Re: [PATCH] dl_server: Reset DL server params when rd changes
From: Waiman Long
Date: Sat Nov 09 2024 - 13:18:32 EST
On 11/8/24 10:30 PM, Waiman Long wrote:
I have the patchset to enforce that rebuild_sched_domains_locked()
will only be called at most once per cpuset operation.
By adding some debug code to further study the null total_bw issue
when cpuset.cpus.partition is being changed, I found that eliminating
the redundant rebuild_sched_domains_locked() reduced the chance of
hitting null total_bw, it did not eliminate it. By running my cpuset
test script, I hit 250 cases of null total_bw with the v6.12-rc6
kernel. With my new cpuset patch applied, it reduces it to 120 cases
of null total_bw.
I will try to look further for the exact condition that triggers null
total_bw generation.
After further testing, the 120 cases of null total_bw can be classified
into the following 3 categories.
1) 51 cases when an isolated partition with isolated CPUs is created.

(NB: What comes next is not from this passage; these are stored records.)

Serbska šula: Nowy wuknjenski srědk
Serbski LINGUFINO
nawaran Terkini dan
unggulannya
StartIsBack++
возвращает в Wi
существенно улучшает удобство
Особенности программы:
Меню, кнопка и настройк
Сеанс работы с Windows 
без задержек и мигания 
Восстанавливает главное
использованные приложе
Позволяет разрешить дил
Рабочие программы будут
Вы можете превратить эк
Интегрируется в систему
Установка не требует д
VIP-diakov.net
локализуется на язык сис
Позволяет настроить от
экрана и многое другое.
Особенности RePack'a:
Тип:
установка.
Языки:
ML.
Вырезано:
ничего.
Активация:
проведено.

Isolated CPU is not subjected to scheduling and so a total_bw of 0 is
fine and not really a problem.
2) 67 cases when a nested partitions are being removed (A1 - A2). There
is probably caused by some kind of race condtion. If I insert an
artifical delay between the removal of A2 and A1, total_bw is fine. If
there is no delay, I can see a null total_bw. That shouldn't really a
problem in practice, though we may still need to figure out why.

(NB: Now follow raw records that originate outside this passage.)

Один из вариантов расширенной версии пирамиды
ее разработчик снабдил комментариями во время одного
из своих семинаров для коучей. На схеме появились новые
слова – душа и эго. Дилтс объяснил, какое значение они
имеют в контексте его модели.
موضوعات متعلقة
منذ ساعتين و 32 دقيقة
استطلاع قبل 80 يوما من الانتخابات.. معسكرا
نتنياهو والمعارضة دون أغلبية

2) Two cases where null total_bw is seen when a new partition is created
by moving all the CPUs in the parent cgroup into its partition and the
parent becomes a null partition with no CPU. The following example
illustrates the steps.
#!/bin/bash
CGRP=/sys/fs/cgroup
cd $CGRP
echo +cpuset > cgroup.subtree_control
mkdir A1
cd A1
echo 0-1 > cpuset.cpus
echo root > cpuset.cpus.partition
echo "A1 partition"
echo +cpuset > cgroup.subtree_control
mkdir A2
cd A2
echo 0-1 > cpuset.cpus
echo root > cpuset.cpus.partition
echo "A2 partition"
cd ..
echo "Remove A2"
rmdir A2
cd ..
echo "Remove A1"
rmdir A1
In this corner case, there is actually no change in the set of sched
domains. In this case, the sched domain set of CPUs 0-1 is being moved
from partition A1 to A2 and vice versa in the removal of A2. This is
similar to calling rebuild_sched_domains_locked() twice with the same
input. I believe that is the condition that causes null total_bw.
Now the question is why the deadline code behaves this way. It is
probably a bug that needs to be addressed.
Cheers,
Longman